Dataset records Start Marker
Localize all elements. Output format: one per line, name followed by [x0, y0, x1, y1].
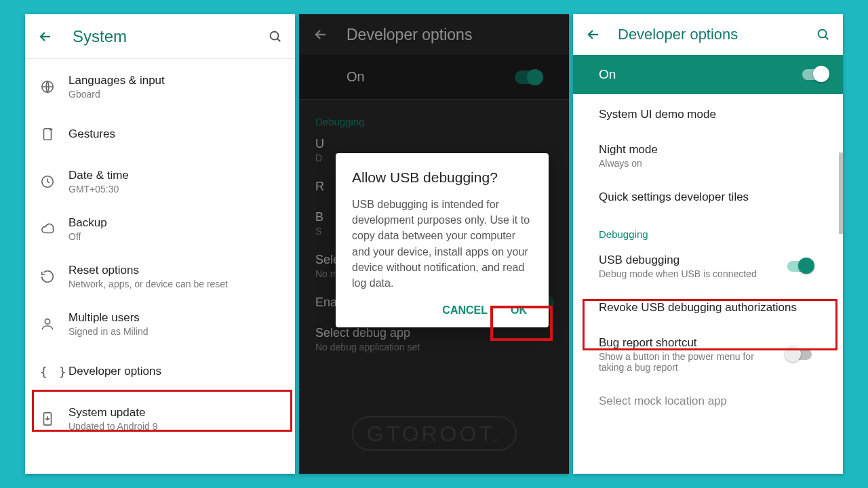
- settings-list: Languages & input Gboard Gestures Date &…: [25, 59, 295, 443]
- search-icon[interactable]: [816, 27, 831, 42]
- item-gestures[interactable]: Gestures: [25, 110, 295, 158]
- item-revoke-usb-auth[interactable]: Revoke USB debugging authorizations: [573, 289, 843, 327]
- item-usb-debugging[interactable]: USB debugging Debug mode when USB is con…: [573, 244, 843, 289]
- clock-icon: [40, 174, 68, 189]
- scrollbar[interactable]: [839, 152, 843, 234]
- item-reset-options[interactable]: Reset options Network, apps, or device c…: [25, 253, 295, 300]
- panel-developer-options: Developer options On System UI demo mode…: [573, 14, 843, 474]
- item-bug-report-shortcut[interactable]: Bug report shortcut Show a button in the…: [573, 327, 843, 382]
- globe-icon: [40, 79, 68, 94]
- panel-system: System Languages & input Gboard Gestures: [25, 14, 295, 474]
- header: System: [25, 14, 295, 59]
- search-icon[interactable]: [268, 29, 283, 44]
- cloud-icon: [40, 222, 68, 237]
- page-title: Developer options: [618, 26, 816, 43]
- dialog-body: USB debugging is intended for developmen…: [352, 197, 532, 291]
- header: Developer options: [573, 14, 843, 55]
- item-date-time[interactable]: Date & time GMT+05:30: [25, 158, 295, 205]
- panel-usb-dialog: Developer options On Debugging U D R B S…: [299, 14, 569, 474]
- gestures-icon: [40, 127, 68, 142]
- back-arrow-icon[interactable]: [37, 28, 54, 45]
- item-night-mode[interactable]: Night mode Always on: [573, 134, 843, 178]
- svg-point-6: [818, 30, 827, 38]
- dialog-title: Allow USB debugging?: [352, 169, 532, 186]
- section-debugging: Debugging: [573, 216, 843, 244]
- item-developer-options[interactable]: { } Developer options: [25, 348, 295, 395]
- item-cutoff: Select mock location app: [573, 382, 843, 420]
- item-system-ui-demo[interactable]: System UI demo mode: [573, 96, 843, 134]
- back-arrow-icon[interactable]: [585, 26, 601, 43]
- item-multiple-users[interactable]: Multiple users Signed in as Milind: [25, 300, 295, 348]
- toggle-off-icon[interactable]: [787, 349, 812, 360]
- user-icon: [40, 317, 68, 331]
- toggle-on-icon[interactable]: [787, 261, 812, 272]
- item-backup[interactable]: Backup Off: [25, 205, 295, 253]
- master-toggle-row[interactable]: On: [573, 55, 843, 94]
- ok-button[interactable]: OK: [505, 304, 532, 317]
- item-languages-input[interactable]: Languages & input Gboard: [25, 63, 295, 110]
- system-update-icon: [40, 411, 68, 426]
- item-quick-settings-tiles[interactable]: Quick settings developer tiles: [573, 178, 843, 216]
- braces-icon: { }: [40, 365, 68, 379]
- usb-debugging-dialog: Allow USB debugging? USB debugging is in…: [336, 153, 549, 327]
- reset-icon: [40, 269, 68, 284]
- cancel-button[interactable]: CANCEL: [442, 304, 488, 317]
- page-title: System: [73, 27, 268, 46]
- svg-point-4: [45, 319, 50, 324]
- svg-point-0: [271, 31, 279, 39]
- toggle-on-icon[interactable]: [802, 69, 827, 80]
- item-system-update[interactable]: System update Updated to Android 9: [25, 395, 295, 443]
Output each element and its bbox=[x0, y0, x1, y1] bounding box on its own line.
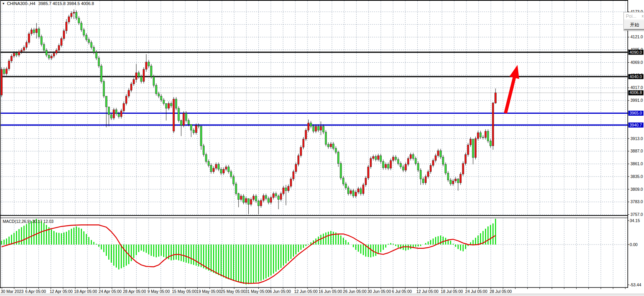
Dataset records End Marker
▶ **What you should do**: Retype the data above exactly, dropping every picture.

▶ **Your solution**:
Localize all elements. Output format: one per line, name followed by [x0, y0, x1, y1].
- settings-list: Languages & input Gboard Gestures Date &…: [25, 59, 295, 443]
- search-icon[interactable]: [816, 27, 831, 42]
- item-gestures[interactable]: Gestures: [25, 110, 295, 158]
- item-revoke-usb-auth[interactable]: Revoke USB debugging authorizations: [573, 289, 843, 327]
- item-usb-debugging[interactable]: USB debugging Debug mode when USB is con…: [573, 244, 843, 289]
- clock-icon: [40, 174, 68, 189]
- scrollbar[interactable]: [839, 152, 843, 234]
- item-reset-options[interactable]: Reset options Network, apps, or device c…: [25, 253, 295, 300]
- panel-developer-options: Developer options On System UI demo mode…: [573, 14, 843, 474]
- item-bug-report-shortcut[interactable]: Bug report shortcut Show a button in the…: [573, 327, 843, 382]
- globe-icon: [40, 79, 68, 94]
- panel-system: System Languages & input Gboard Gestures: [25, 14, 295, 474]
- header: System: [25, 14, 295, 59]
- search-icon[interactable]: [268, 29, 283, 44]
- cloud-icon: [40, 222, 68, 237]
- page-title: Developer options: [618, 26, 816, 43]
- dialog-body: USB debugging is intended for developmen…: [352, 197, 532, 291]
- header: Developer options: [573, 14, 843, 55]
- item-date-time[interactable]: Date & time GMT+05:30: [25, 158, 295, 205]
- panel-usb-dialog: Developer options On Debugging U D R B S…: [299, 14, 569, 474]
- gestures-icon: [40, 127, 68, 142]
- back-arrow-icon[interactable]: [37, 28, 54, 45]
- item-night-mode[interactable]: Night mode Always on: [573, 134, 843, 178]
- svg-point-6: [818, 30, 827, 38]
- dialog-title: Allow USB debugging?: [352, 169, 532, 186]
- section-debugging: Debugging: [573, 216, 843, 244]
- item-developer-options[interactable]: { } Developer options: [25, 348, 295, 395]
- item-cutoff: Select mock location app: [573, 382, 843, 420]
- item-system-ui-demo[interactable]: System UI demo mode: [573, 96, 843, 134]
- back-arrow-icon[interactable]: [585, 26, 601, 43]
- item-multiple-users[interactable]: Multiple users Signed in as Milind: [25, 300, 295, 348]
- toggle-off-icon[interactable]: [787, 349, 812, 360]
- user-icon: [40, 317, 68, 331]
- toggle-on-icon[interactable]: [787, 261, 812, 272]
- item-backup[interactable]: Backup Off: [25, 205, 295, 253]
- master-toggle-row[interactable]: On: [573, 55, 843, 94]
- ok-button[interactable]: OK: [505, 304, 532, 317]
- item-languages-input[interactable]: Languages & input Gboard: [25, 63, 295, 110]
- system-update-icon: [40, 411, 68, 426]
- item-quick-settings-tiles[interactable]: Quick settings developer tiles: [573, 178, 843, 216]
- braces-icon: { }: [40, 365, 68, 379]
- usb-debugging-dialog: Allow USB debugging? USB debugging is in…: [336, 153, 549, 327]
- reset-icon: [40, 269, 68, 284]
- cancel-button[interactable]: CANCEL: [442, 304, 488, 317]
- page-title: System: [73, 27, 268, 46]
- svg-point-4: [45, 319, 50, 324]
- svg-point-0: [271, 31, 279, 39]
- toggle-on-icon[interactable]: [802, 69, 827, 80]
- item-system-update[interactable]: System update Updated to Android 9: [25, 395, 295, 443]
Output each element and its bbox=[x0, y0, x1, y1] bounding box on its own line.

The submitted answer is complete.